Sasami Ashworth had plenty of time to think during her year-long tour playing keys and guitar with Cherry Glazerr. It provided her with a period of time to write the ten tracks that comprise her debut album; tracks that depict an individual at times riddled with resentment, and at others seeking and perhaps achieving catharsis.
“I was a window into something you didn’t like/ So you blamed it on me” are the album’s opening words, a gauntlet thrown into the void. Ashworth’s vocals are hushed, the treated guitar humming, threatening to break into menace at the slightest nudge. “I lost my calluses for you and you didn’t even think to ask me how my day was/ Now I’m leaving” is the even more savage opening salvo of ‘Callous’, rejoicing in a callous/callus entendre that cannot be under appreciated.
If Ashworth is bitter, the Sonic Youth guitar rage of ‘Not the Time’, or the dissonant feedback that starts ‘Free’, do a good job of articulating it. But there is musical range here: ‘Morning Comes’ is a beguilingly lo-fi concoction, muffled but taut, writhing under the strain of its confines, keeping its deceptively sweet melody a secret.

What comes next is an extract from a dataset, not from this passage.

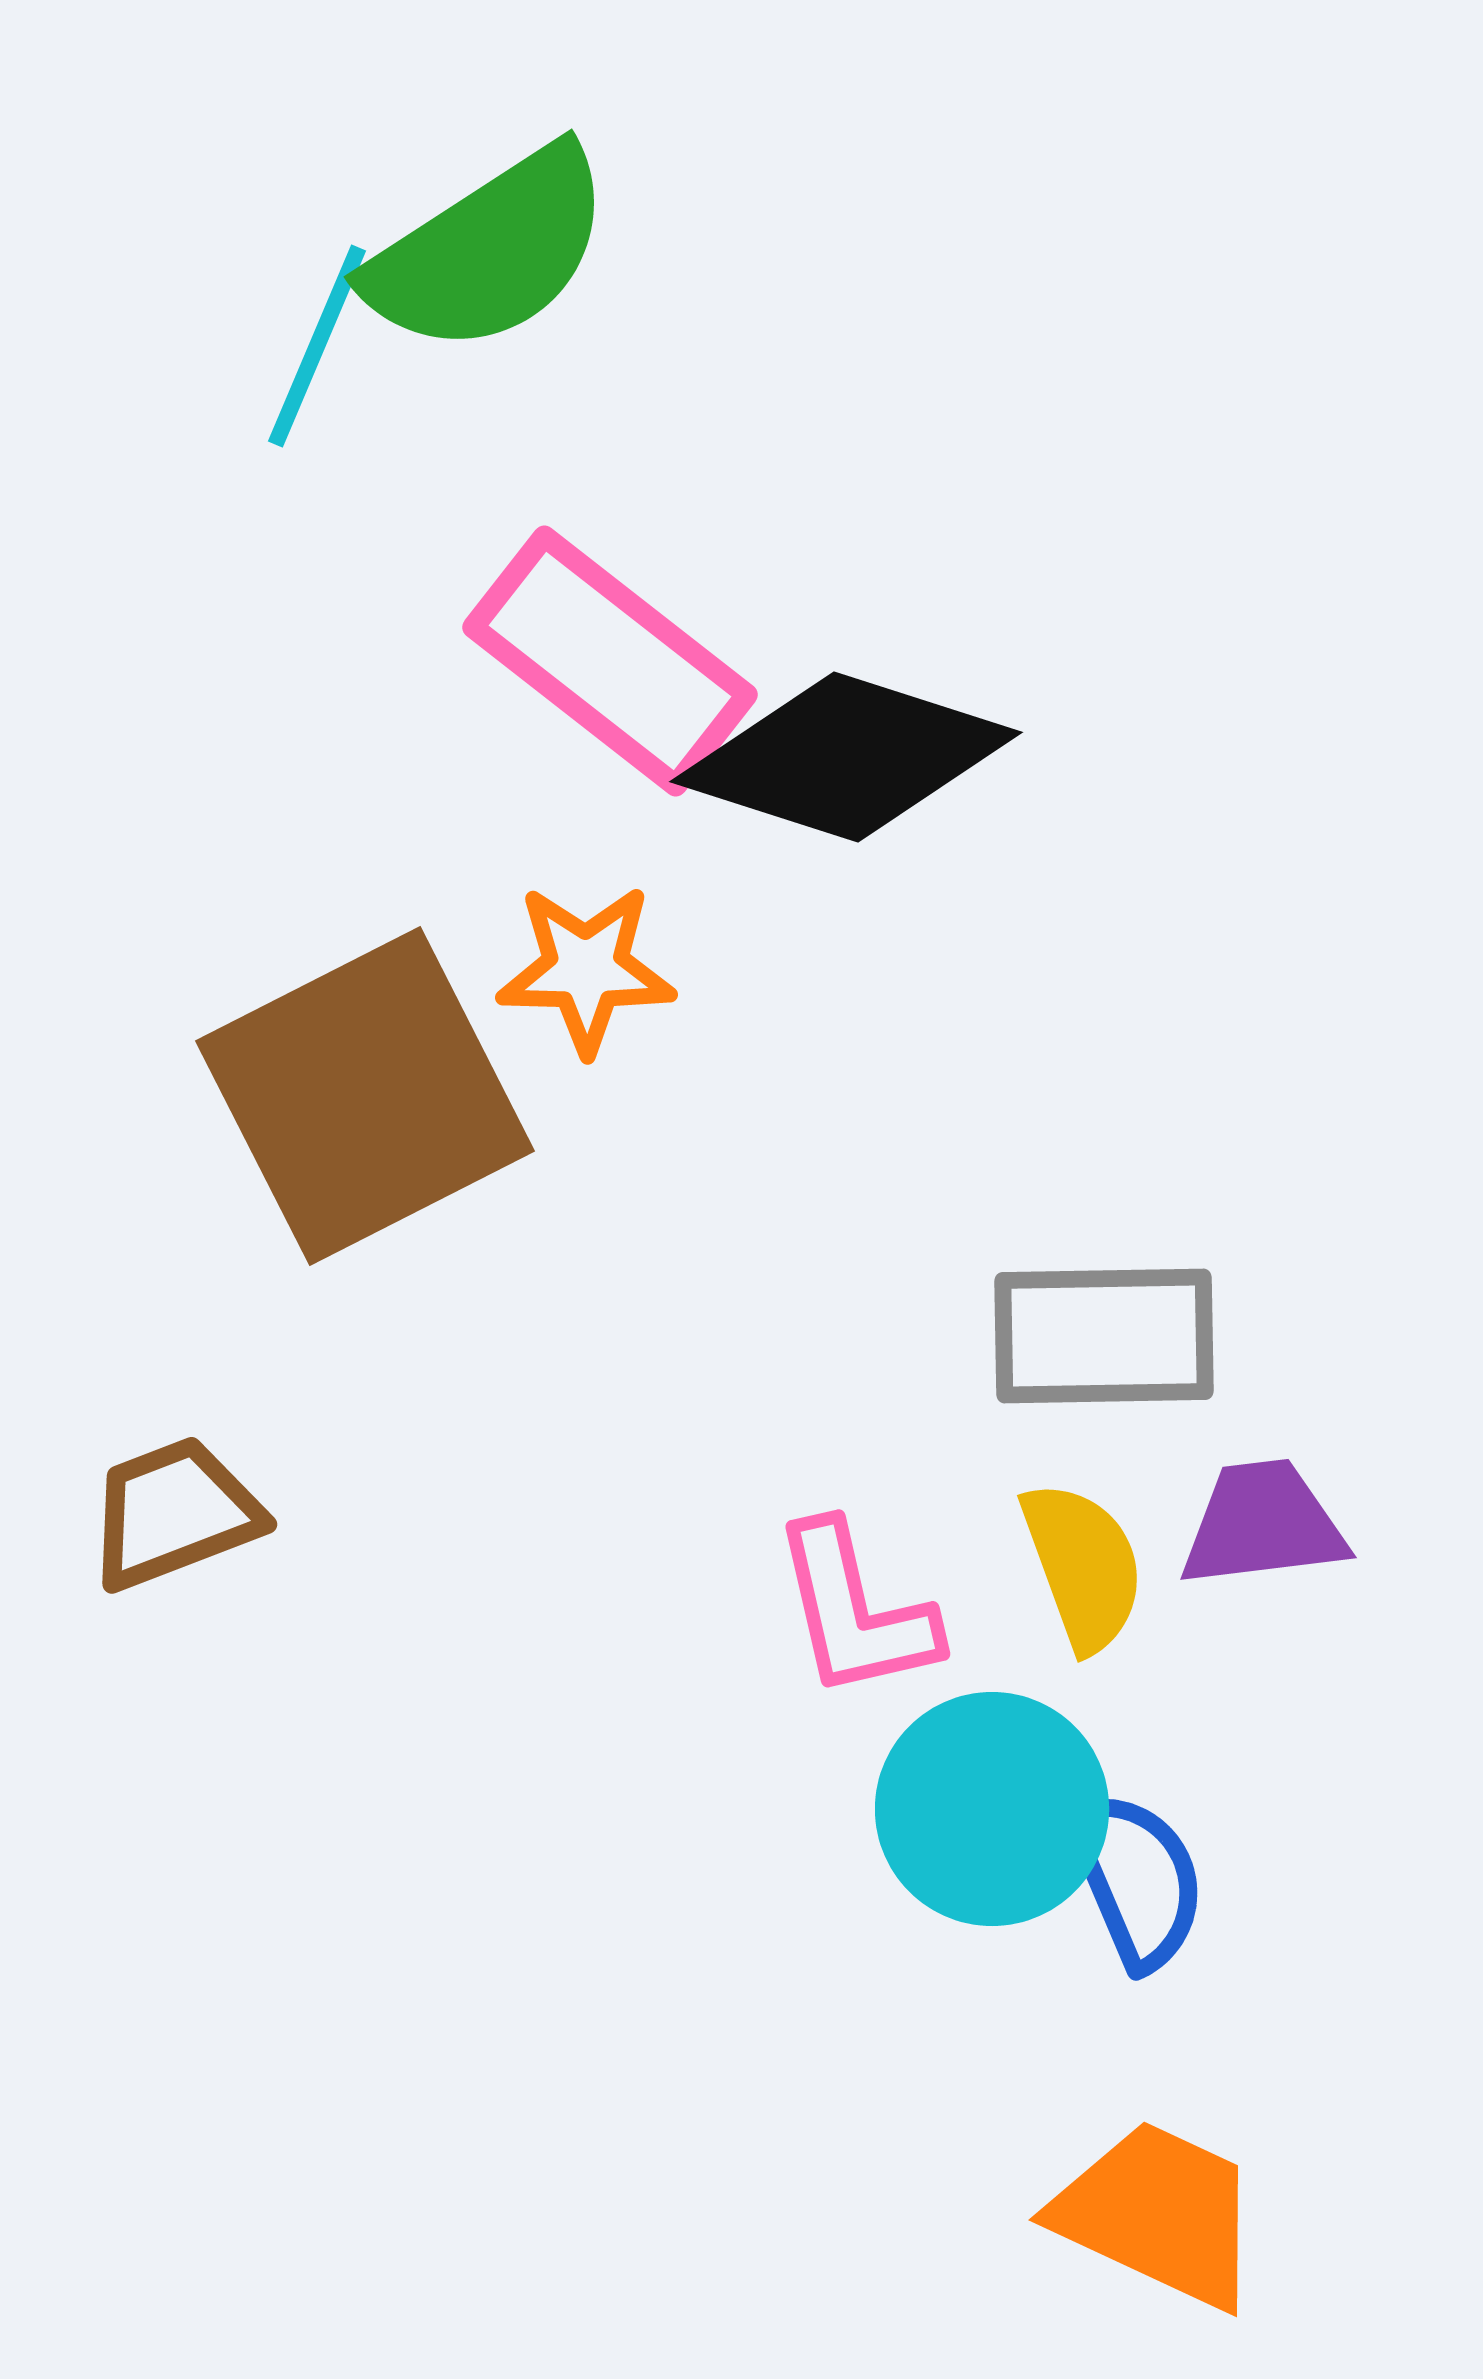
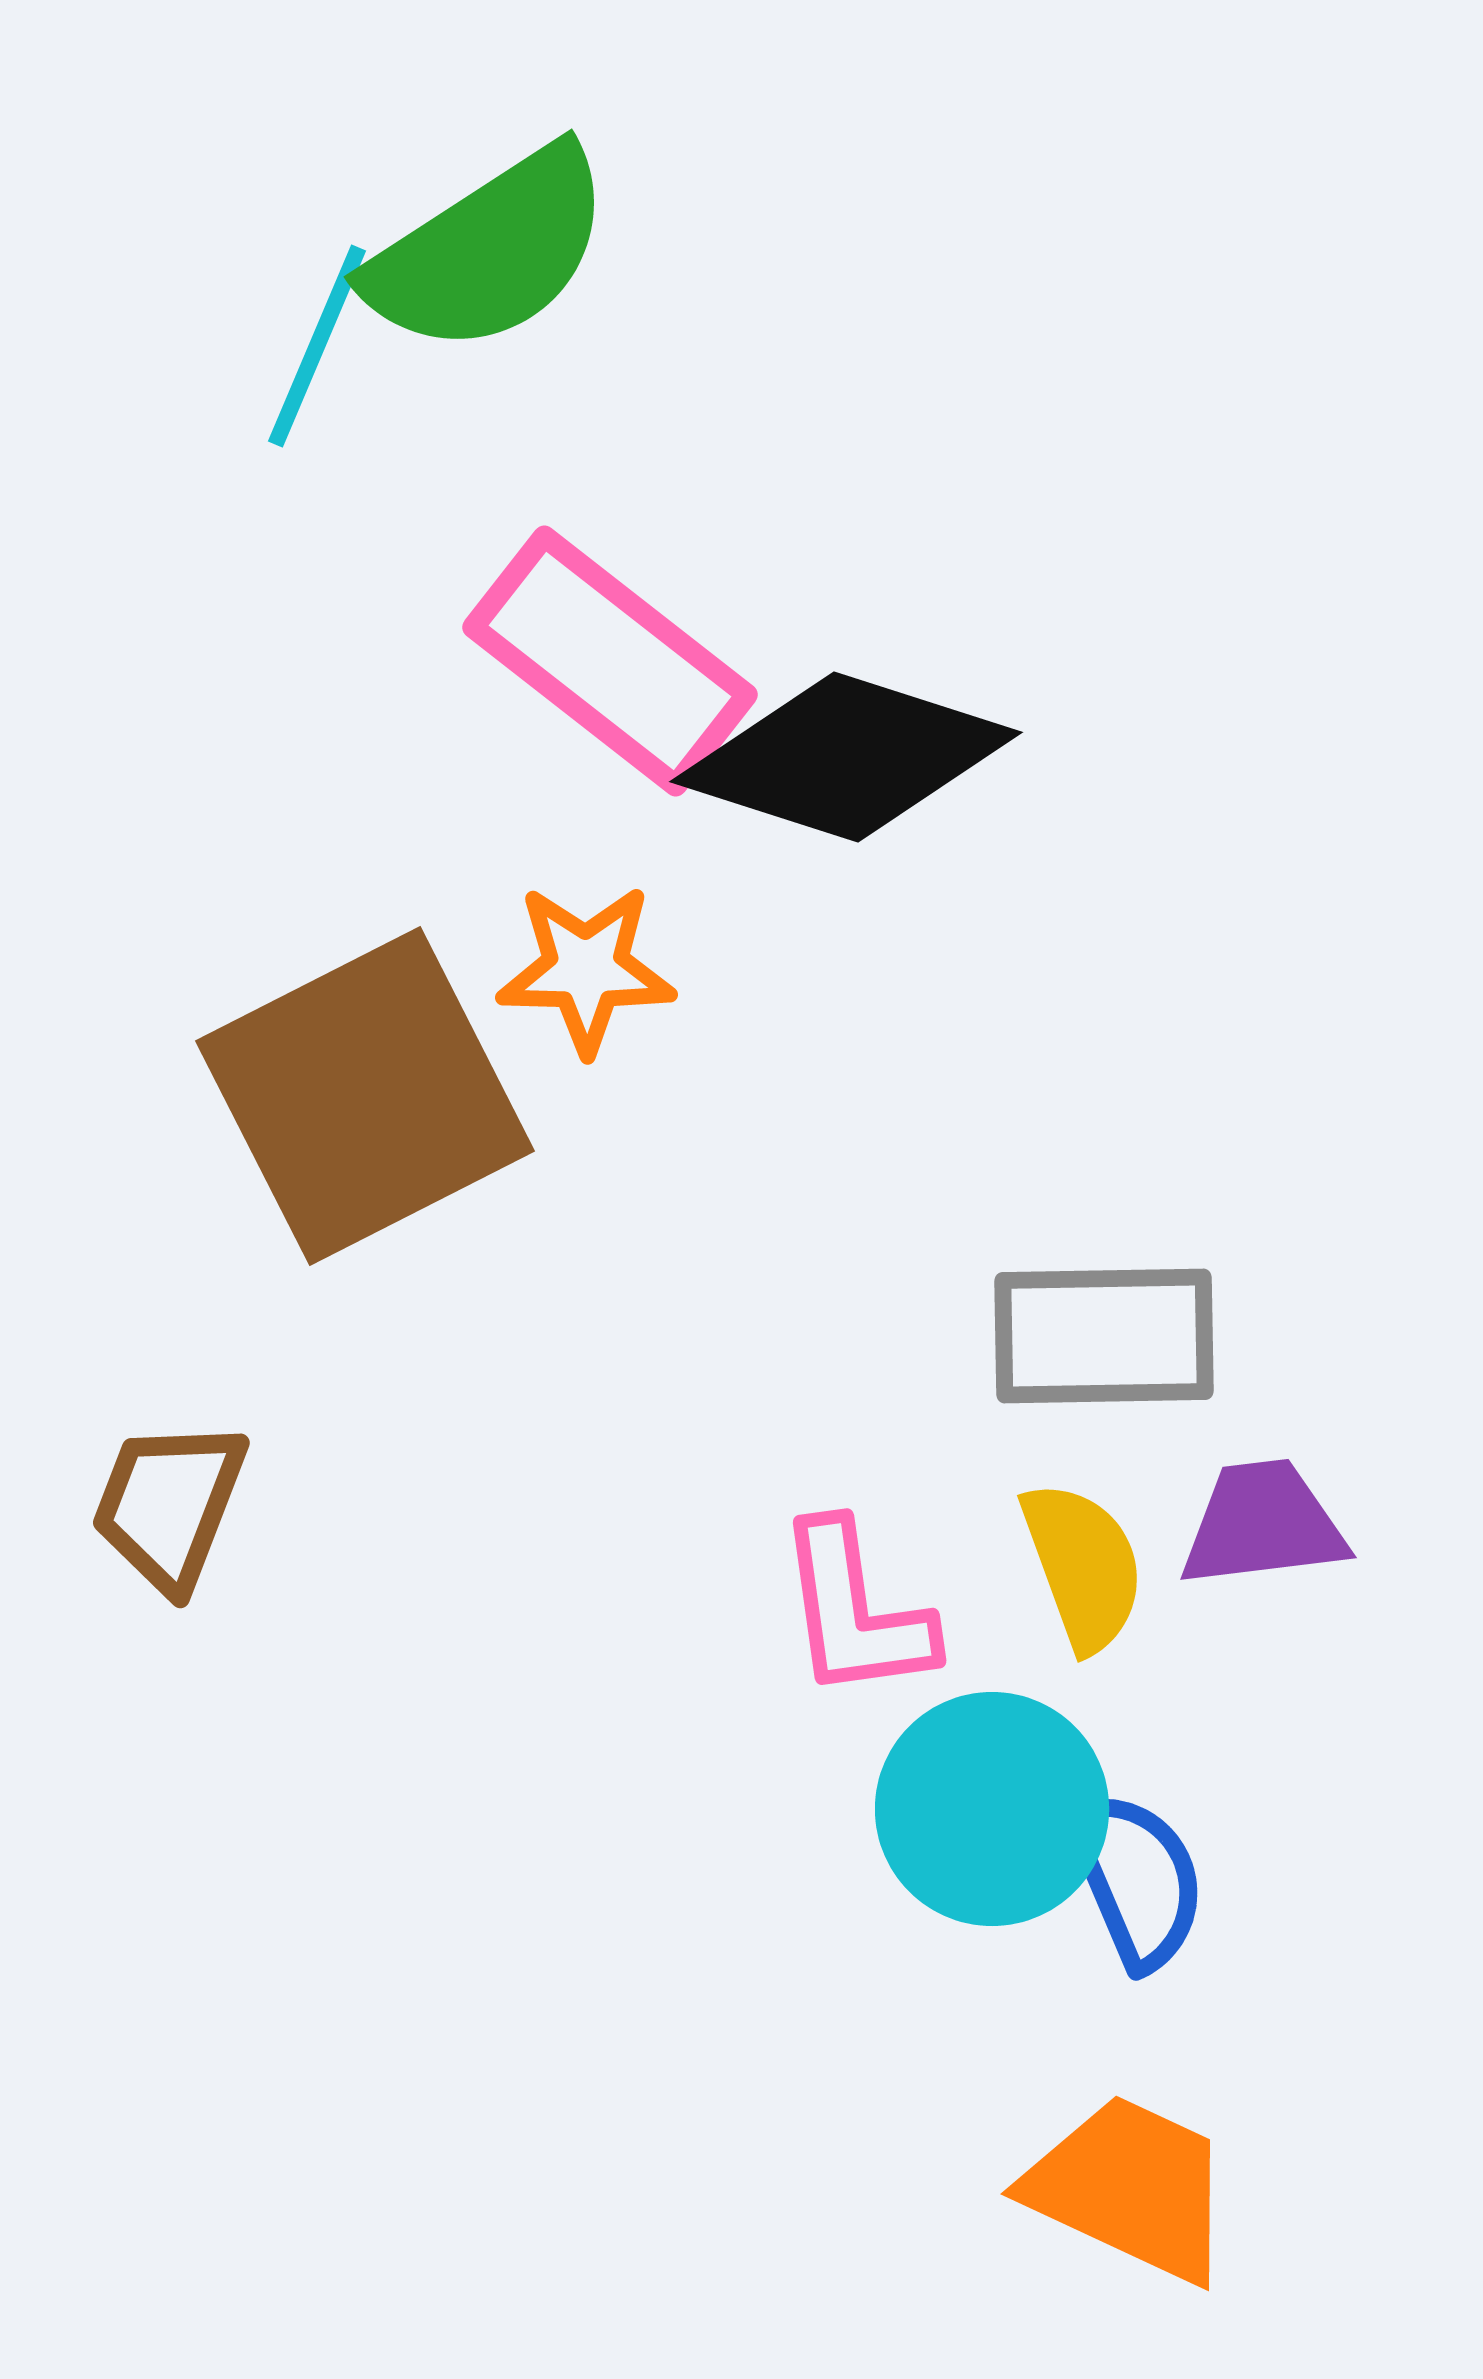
brown trapezoid: moved 5 px left, 8 px up; rotated 48 degrees counterclockwise
pink L-shape: rotated 5 degrees clockwise
orange trapezoid: moved 28 px left, 26 px up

There is a reflexive honesty at play too, especially on the restrained and tender ‘Pacify My Heart’, where Ashworth’s tripping, high and low vocals almost invoke Elliott Smith, as the listener leans in to hear her whisper; or on ‘Jealousy’, wherein the voices in her head are made literal, Macbeth’s three witches repeating the track’s title over and over. Now really, who can’t relate to that?